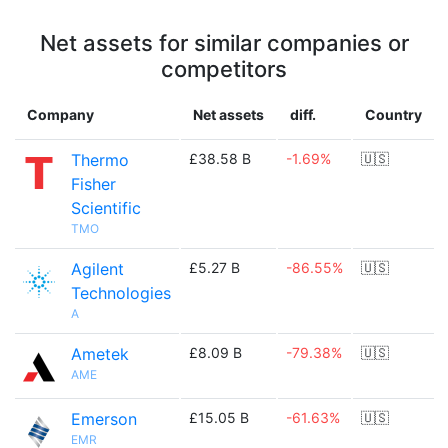
Net assets for similar companies or
competitors
Company
Net assets
diff.
Country
Thermo
£38.58 B
-1.69%
🇺🇸
Fisher
Scientific
TMO
Agilent
£5.27 B
-86.55%
🇺🇸
Technologies
A
Ametek
£8.09 B
-79.38%
🇺🇸
AME
Emerson
£15.05 B
-61.63%
🇺🇸
EMR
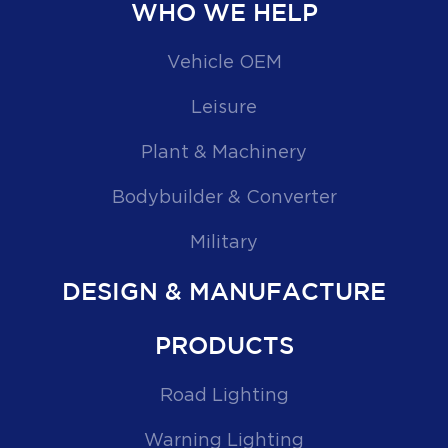
WHO WE HELP
Vehicle OEM
Leisure
Plant & Machinery
Bodybuilder & Converter
Military
DESIGN & MANUFACTURE
PRODUCTS
Road Lighting
Warning Lighting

PROBLEM DESCRIPTION: Retype the whole of the data verbatim. Skip every picture.

YOUR RESPONSE:
Net assets for similar companies or
competitors
Company
Net assets
diff.
Country
Thermo
£38.58 B
-1.69%
🇺🇸
Fisher
Scientific
TMO
Agilent
£5.27 B
-86.55%
🇺🇸
Technologies
A
Ametek
£8.09 B
-79.38%
🇺🇸
AME
Emerson
£15.05 B
-61.63%
🇺🇸
EMR
WHO WE HELP
Vehicle OEM
Leisure
Plant & Machinery
Bodybuilder & Converter
Military
DESIGN & MANUFACTURE
PRODUCTS
Road Lighting
Warning Lighting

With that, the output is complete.